Szacuje się, że dwie trzecie użytkowników iOS‑a zablokuje śledzenie
Wygląda na to, że wiele osób skorzysta z nowych ustawień prywatności.
Poważne konsekwencje
Niedawno ukazała się aktualizacja systemu iOS z oznaczeniem 14.5. Jedną z ważniejszych nowości są narzędzia blokujące aplikacjom możliwość śledzenia aktywności użytkownika. Według szacunków analityków aż 68% właścicieli urządzeń może wybrać opcję „poproś o zaprzestanie śledzenia”. Jeżeli przypuszczenia się potwierdzą, okaże się to poważnym ciosem dla branży reklamowej i zmusi wielkie koncerny do zmiany taktyki sprzedaży.

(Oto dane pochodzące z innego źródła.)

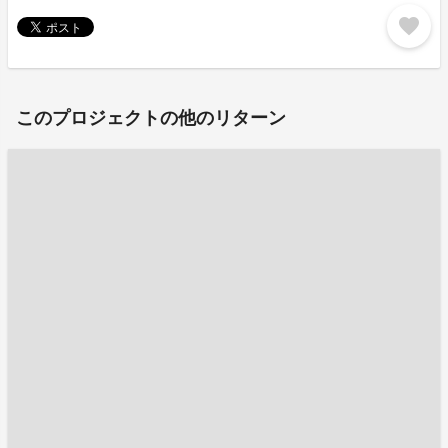
favorite
このプロジェクトの他のリターン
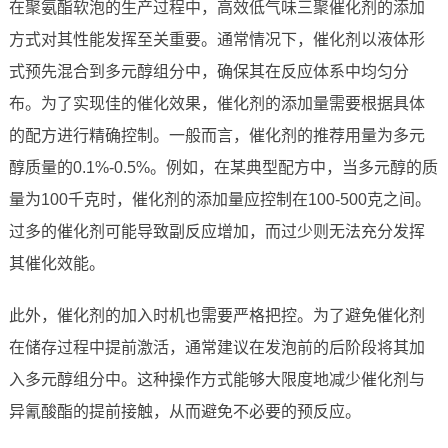
在聚氨酯软泡的生产过程中，高效低气味三聚催化剂的添加
方式对其性能发挥至关重要。通常情况下，催化剂以液体形
式预先混合到多元醇组分中，确保其在反应体系中均匀分
布。为了实现佳的催化效果，催化剂的添加量需要根据具体
的配方进行精确控制。一般而言，催化剂的推荐用量为多元
醇质量的0.1%-0.5%。例如，在某典型配方中，当多元醇的质
量为100千克时，催化剂的添加量应控制在100-500克之间。
过多的催化剂可能导致副反应增加，而过少则无法充分发挥
其催化效能。
此外，催化剂的加入时机也需要严格把控。为了避免催化剂
在储存过程中提前激活，通常建议在发泡前的后阶段将其加
入多元醇组分中。这种操作方式能够大限度地减少催化剂与
异氰酸酯的提前接触，从而避免不必要的预反应。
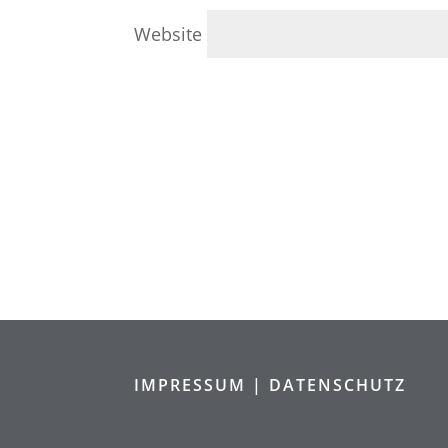
Website
IMPRESSUM |
DATENSCHUTZ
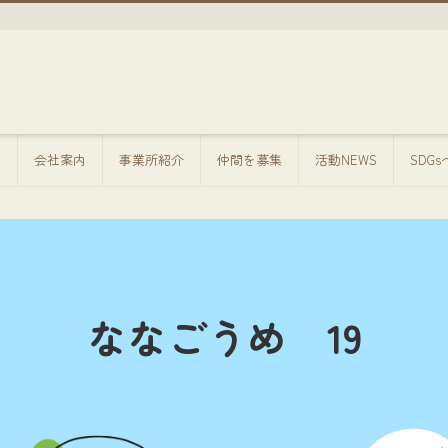
方
会社案内
事業所紹介
仲間を募集
活動NEWS
SDG
ななごうめ 19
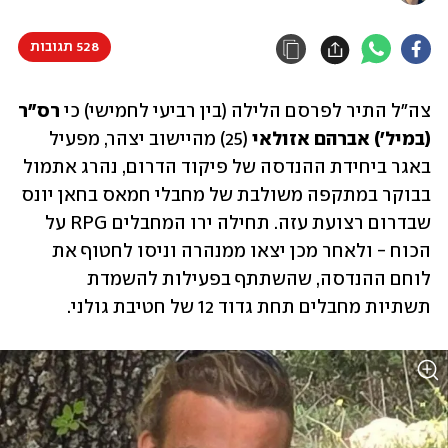
528 תגובות
צה"ל התיר לפרסם הלילה (בין רביעי לחמישי) כי 
רס"ר 
(במיל') אברהם אזולאי
 (25) מהיישוב יצהר, מפעיל 
באגר ביחידת ההנדסה של פיקוד הדרום, נהרג אתמול 
בבוקר במתקפה משולבת של מחבלי חמאס בחאן יונס 
שבדרום רצועת עזה. תחילה ירו המחבלים RPG על 
הכוח - ולאחר מכן יצאו ממנהרה וניסו לחטוף את 
לוחם ההנדסה, שהשתתף בפעילות להשמדת 
תשתיות מחבלים תחת גדוד 12 של חטיבת גולני. 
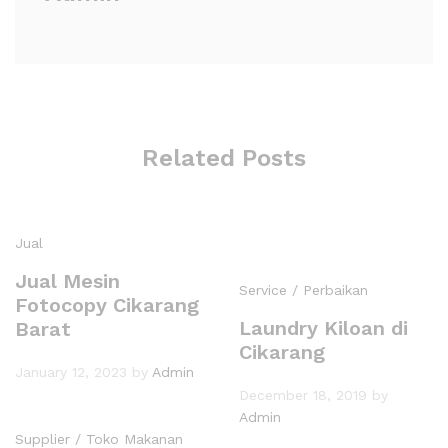
Related Posts
Jual
Jual Mesin
Service / Perbaikan
Fotocopy Cikarang
Laundry Kiloan di
Barat
Cikarang
January 12, 2023
by
Admin
December 18, 2019
by
Admin
Supplier / Toko Makanan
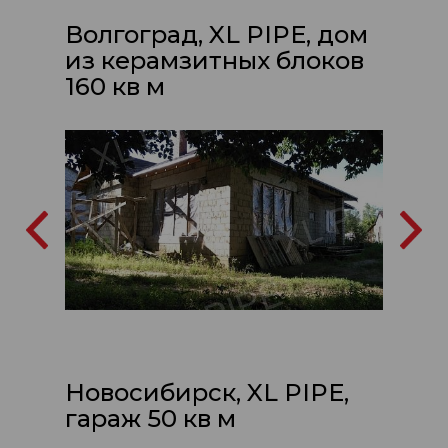
Волгоград, XL PIPE, дом
из керамзитных блоков
160 кв м
Новосибирск, XL PIPE,
гараж 50 кв м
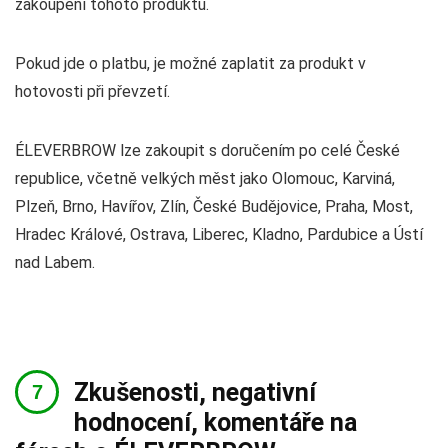
zakoupení tohoto produktu.
Pokud jde o platbu, je možné zaplatit za produkt v
hotovosti při převzetí.
ÉLEVERBROW lze zakoupit s doručením po celé České
republice, včetně velkých měst jako Olomouc, Karviná,
Plzeň, Brno, Havířov, Zlín, České Budějovice, Praha, Most,
Hradec Králové, Ostrava, Liberec, Kladno, Pardubice a Ústí
nad Labem.
Zkušenosti, negativní
hodnocení, komentáře na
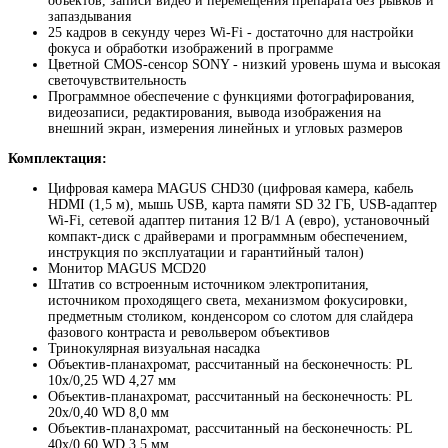
объектов, записи видео и перемещения препарата без рывков и
запаздывания
25 кадров в секунду через Wi-Fi - достаточно для настройки
фокуса и обработки изображений в программе
Цветной CMOS-сенсор SONY - низкий уровень шума и высокая
светочувствительность
Программное обеспечение с функциями фотографирования,
видеозаписи, редактирования, вывода изображения на
внешний экран, измерения линейных и угловых размеров
Комплектация:
Цифровая камера MAGUS CHD30 (цифровая камера, кабель
HDMI (1,5 м), мышь USB, карта памяти SD 32 ГБ, USB-адаптер
Wi-Fi, сетевой адаптер питания 12 В/1 А (евро), установочный
компакт-диск с драйверами и программным обеспечением,
инструкция по эксплуатации и гарантийный талон)
Монитор MAGUS MCD20
Штатив со встроенным источником электропитания,
источником проходящего света, механизмом фокусировки,
предметным столиком, конденсором со слотом для слайдера
фазового контраста и револьвером объективов
Тринокулярная визуальная насадка
Объектив-планахромат, рассчитанный на бесконечность: PL
10x/0,25 WD 4,27 мм
Объектив-планахромат, рассчитанный на бесконечность: PL
20х/0,40 WD 8,0 мм
Объектив-планахромат, рассчитанный на бесконечность: PL
40x/0,60 WD 3,5 мм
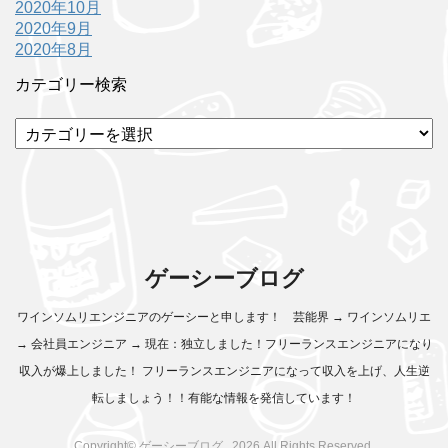
2020年10月
2020年9月
2020年8月
カテゴリー検索
カ
テ
ゴ
リ
ー
検
索
ゲーシーブログ
ワインソムリエンジニアのゲーシーと申します！ 芸能界 → ワインソムリエ
→ 会社員エンジニア → 現在：独立しました！フリーランスエンジニアになり
収入が爆上しました！ フリーランスエンジニアになって収入を上げ、人生逆
転しましょう！！有能な情報を発信しています！
Copyright© ゲーシーブログ , 2026 All Rights Reserved.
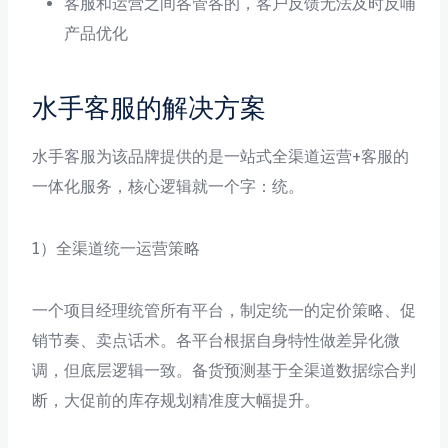
客服和运营之间各管各的，客户反馈无法及时反哺
产品优化
水手客服的解决方案
水手客服为该品牌提供的是一站式全渠道运营+客服的
一体化服务，核心逻辑就一个字：统。
1）全渠道统一运营策略
一个项目经理统管所有平台，制定统一的定价策略、促
销节奏、卖点话术。各平台根据自身特性做差异化微
调，但底层逻辑一致。备货预测基于全渠道数据综合判
断，大促前的库存规划精准度大幅提升。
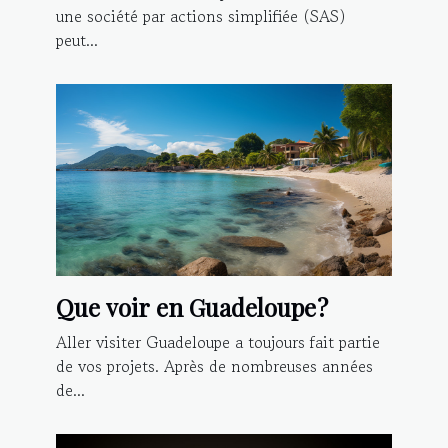
une société par actions simplifiée (SAS)
peut...
Que voir en Guadeloupe ?
Aller visiter Guadeloupe a toujours fait partie
de vos projets. Après de nombreuses années
de...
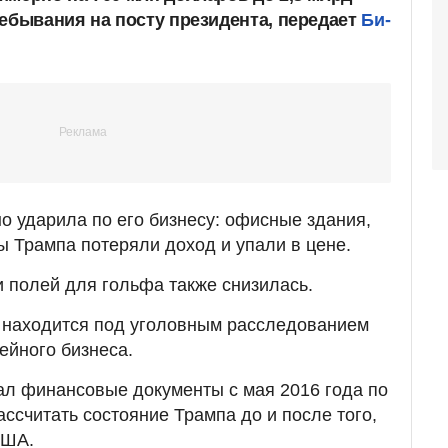
ребывания на посту президента, передает
Би-
 ударила по его бизнесу: офисные здания,
ы Трампа потеряли доход и упали в цене.
и полей для гольфа также снизилась.
 находится под уголовным расследованием
ейного бизнеса.
ал финансовые документы с мая 2016 года по
ассчитать состояние Трампа до и после того,
США.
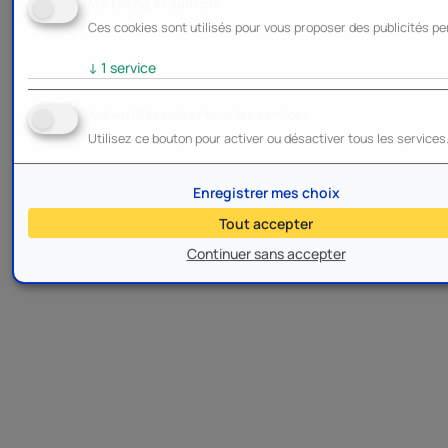
Marketing et publicité
Ces cookies sont utilisés pour vous proposer des publicités pe
↓
1
service
Activer/Désactiver tous les services
Utilisez ce bouton pour activer ou désactiver tous les services
Enregistrer mes choix
Tout accepter
Continuer sans accepter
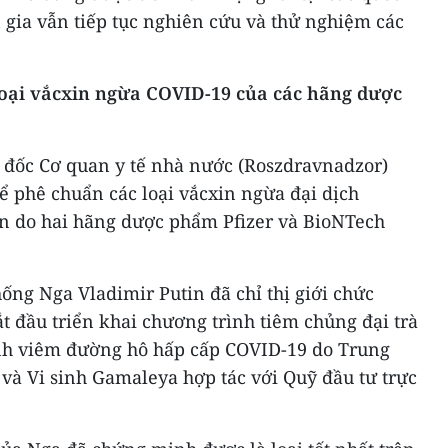
n gia vẫn tiếp tục nghiên cứu và thử nghiệm các
loại vắcxin ngừa COVID-19 của các hãng dược
 đốc Cơ quan y tế nhà nước (Roszdravnadzor)
hể phê chuẩn các loại vắcxin ngừa đại dịch
n do hai hãng dược phẩm Pfizer và BioNTech
hống Nga Vladimir Putin đã chỉ thị giới chức
ắt đầu triển khai chương trình tiêm chủng đại trà
nh viêm đường hô hấp cấp COVID-19 do Trung
và Vi sinh Gamaleya hợp tác với Quỹ đầu tư trực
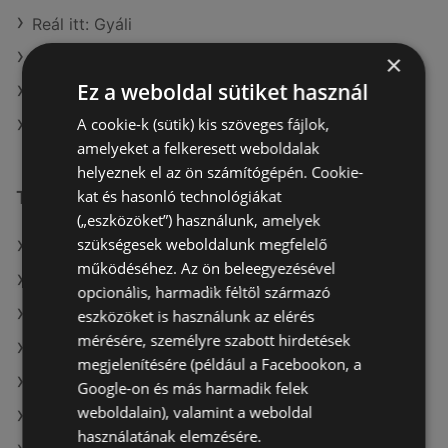
Reál itt: Gyáli
Reál itt: Berettyóújfalui
×
Ez a weboldal sütiket használ
Reál itt: Mátészalkai
A cookie-k (sütik) kis szöveges fájlok,
Reál itt: Edelényi
amelyeket a felkeresett weboldalak
helyeznek el az ön számítógépén. Cookie-
kat és hasonló technológiákat
További linkek
(„eszközöket”) használunk, amelyek
szükségesek weboldalunk megfelelő
A(z) Reál ajánlatai
működéséhez. Az ön beleegyezésével
A(z) Penny-Market Kft. ajánlatai
opcionális, harmadik féltől származó
A(z) CBA ajánlatai
eszközöket is használunk az elérés
mérésére, személyre szabott hirdetések
A(z) COOP Szolnok Zrt. aktuális akciós újságjai
megjelenítésére (például a Facebookon, a
A(z) Tesco aktuális akciós újságjai
Google-on és más harmadik felek
weboldalain), valamint a weboldal
A(z) AlphaZoo aktuális akciós újságjai
használatának elemzésére.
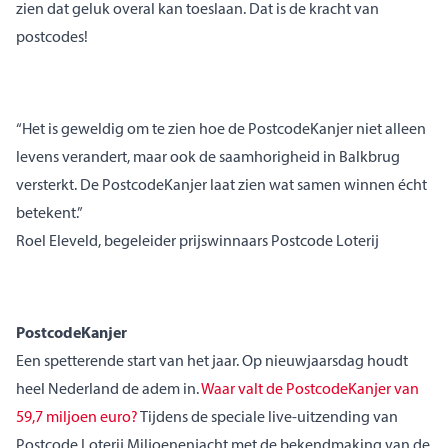
zien dat geluk overal kan toeslaan. Dat is de kracht van
postcodes!
“Het is geweldig om te zien hoe de PostcodeKanjer niet alleen
levens verandert, maar ook de saamhorigheid in Balkbrug
versterkt. De PostcodeKanjer laat zien wat samen winnen écht
betekent.”
Roel Eleveld, begeleider prijswinnaars Postcode Loterij
PostcodeKanjer
Een spetterende start van het jaar. Op nieuwjaarsdag houdt
heel Nederland de adem in.
Waar valt de PostcodeKanjer van
59,7 miljoen euro?
Tijdens de speciale live-uitzending van
Postcode Loterij Miljoenenjacht met de bekendmaking van de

Dodatkowa zgoda na marketing ma być skuteczna ze względu na bardzo czytelny komunikat tłumaczący działanie nowej funkcji. Dyrektor ds. analityki w firmie marketingowej Epsilon szacuje, że blokada algorytmu personalizacji treści może przyczynić się nawet do 50-procentowego spadku oglądalności reklam na telefonach Apple’a.
Alarm dla branży
Firma marketingowa AppsFlyer podała, że w przypadku współpracujących z agencją aplikacji, zaledwie 32% użytkowników wyraziło zgodę na dalsze udostępnianie zewnętrznych danych. Próba badawcza objęła 300 aplikacji, zainstalowanych na 2000 urządzeń. Jest to jednak wartość uśredniona – programy budzące u klientów większe zaufanie otrzymały 40% zgód marketingowych. Najgorzej wypadały w tym względzie aplikacje randkowe: w ich przypadku zaledwie co piąty użytkownik wyraził zgodę na działanie algorytmów śledzenia.
Statystyki te sprawiły, że branża reklamowa ma powody do niepokojów. Jeżeli prognozy się potwierdzą się na większej grupie użytkowników, aktualizacja Apple’a może w dłuższej perspektywie doprowadzić do wycofania całego systemu personalizacji. Firmy nie będą chciały już z niego korzystać, bo bez dostępu do informacji o odbiorcy stanie się praktycznie bezużyteczny.
Kto straci więcej?
Czy można zatem świętować sukces? Niekoniecznie. Choć reklamodawcy mogą otrzymać spory cios, na niekorzyść Apple’a działa brak podobnych rozwiązań u konkurencji, przede wszystkim w ekosystemie Google’a. Zbyt niski wskaźnik akceptacji dla dalszego korzystania z personalizowanych reklam może sprawić, że agencje porzucą w przyszłości ekosystem giganta z Cupertino.
Prognozy głoszą, że może być to nawet 58% reklamodawców. Choć użytkownikom będzie to nawet na rękę, zapewne odbije się negatywnie na przychodach Apple’a. Pytanie, czy nawet w takim przypadku firma będzie konsekwentna w swoim postanowieniu.